What is needed:
Go through the following data and transcribe exactly the stretch of lines from the one holding "mondial en Russie, Sadio" to the one holding "l'âge de...", both included.

━━━━━━━━━━

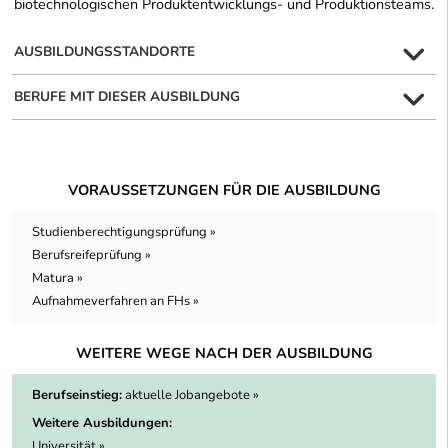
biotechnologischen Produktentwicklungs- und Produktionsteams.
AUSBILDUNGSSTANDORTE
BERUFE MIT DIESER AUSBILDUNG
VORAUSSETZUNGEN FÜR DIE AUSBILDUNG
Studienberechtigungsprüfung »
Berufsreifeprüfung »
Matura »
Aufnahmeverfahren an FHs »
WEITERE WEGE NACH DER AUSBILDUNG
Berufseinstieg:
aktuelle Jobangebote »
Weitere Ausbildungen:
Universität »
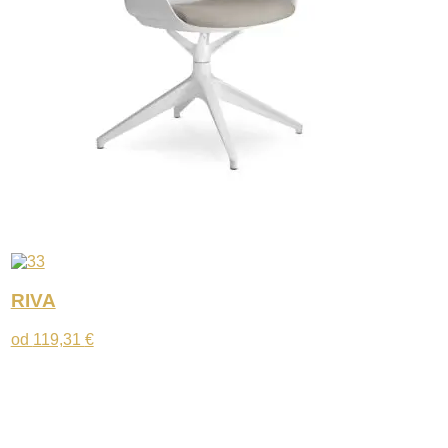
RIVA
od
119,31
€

━━━━━━━━━━

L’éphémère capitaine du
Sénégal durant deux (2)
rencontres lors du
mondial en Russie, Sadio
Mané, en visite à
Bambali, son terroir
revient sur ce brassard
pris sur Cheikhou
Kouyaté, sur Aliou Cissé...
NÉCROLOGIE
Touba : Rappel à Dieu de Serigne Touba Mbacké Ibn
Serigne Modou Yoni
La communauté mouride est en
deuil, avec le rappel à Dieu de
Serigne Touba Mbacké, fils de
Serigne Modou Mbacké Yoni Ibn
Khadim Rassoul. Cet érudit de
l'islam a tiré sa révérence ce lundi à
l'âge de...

━━━━━━━━━━

Solution to this problem:
mondial en Russie, Sadio
Mané, en visite à
Bambali, son terroir
revient sur ce brassard
pris sur Cheikhou
Kouyaté, sur Aliou Cissé...
NÉCROLOGIE
Touba : Rappel à Dieu de Serigne Touba Mbacké Ibn
Serigne Modou Yoni
La communauté mouride est en
deuil, avec le rappel à Dieu de
Serigne Touba Mbacké, fils de
Serigne Modou Mbacké Yoni Ibn
Khadim Rassoul. Cet érudit de
l'islam a tiré sa révérence ce lundi à
l'âge de...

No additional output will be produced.